Virtualization study indicates the beginning of phase 2 of the adoption of virtual servers and desktops.
Written by Dan Kusnetzky, Contributor

One of my priorities when coming to The 451 Group was to expand the company's primary research capabilities. This means a strong focus on both demand- and supply-side research.  I've been reviewing the results of a recent quick virtualization adoption survey that was executed by several of my colleagues. While the detailed study results are proprietary, I  thought that some of the results would be of interest to you.

Three points from the virtualization study

  • Phase 2 of virtualization is starting, and it could be much larger than Phase 1. In our definition, Phase 1 is the first 30% of total servers that are virtualized. At that point, management and automation tools become necessary, and users begin to look for areas to virtualize other than just test/dev and file/print servers, which we believe is Phase 2.
  • VMware comes out much stronger than we had anticipated. Survey results show that VMware is the most trusted virtualization vendor, and that cost, to this point, is NOT the most important selection criteria.At the same time, in talking with partners, we heard disappointment surrounding the progress of others in the market-especially with Microsoft, who still does not have anywhere close to a “good enough” solution to take significant market share.
  • One critical component to understand is that desktop virtualization is not the “next greatest area of virtualization” - it is more of a long slog. The ROI on server virtualization was such that it became one of the very few hyper-growth areas in the software industry. Desktop virtualization is different: it has an ROI, but the costs and returns are still being justified. One channel partner said “it is like trading cheap storage for expensive storage.” So we believe that VMware is the market share winner currently, but they are pricing fairly low to keep Citrix and Microsoft out of this market as long as they can.

Snapshot analysis

This survey largely focused on server and desktop virtualization and did not include all virtualization technologies. A modest sample of 75 U.S. and European IT decision makers took part in the study which completed at the end of December 2009. Adoption of products supporting access virtualization, application virtualization, network virtualization, storage virtualization and both security and management of virtualized environments were not explored in any detail in this study.

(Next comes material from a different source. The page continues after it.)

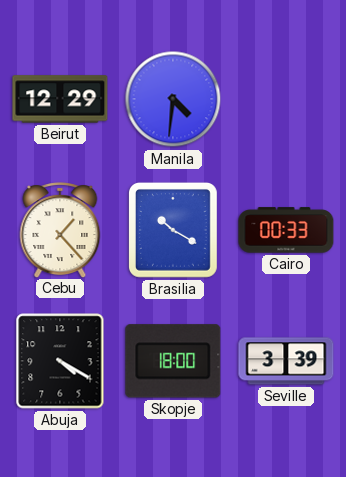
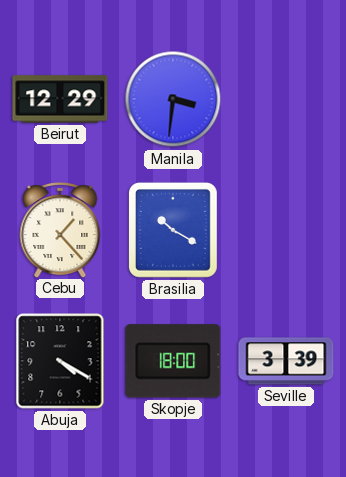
Manila: 4:31 -> 3:31
Cairo: 00:33 -> none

It wasn't at all surprising to me that respondents suggested that they were only now entering into Phase 2 of virtualizing their IT infrastructure.  Part of this is the steady increase in confidence IT decision makers have in their organization's ability to deploy and manage virtual servers and virtual desktop solutions. It is also clear that these decision makers understand that some workloads are not well suited for this approach to deployment.  Applications needing extreme performance or scaleability, for example, are best deployed on physical servers today. I was surprised at how low cost was on respondent's list of priorities for the selection of virtualization technology. It would appear that decision makers feel that the cost savings offered by the technology largely masks cost differences between suppliers' products. These findings seem to challenge some of the marketing statements suppliers such as Citrix, Microsoft, Novell and Red Hat have presented over the last several years.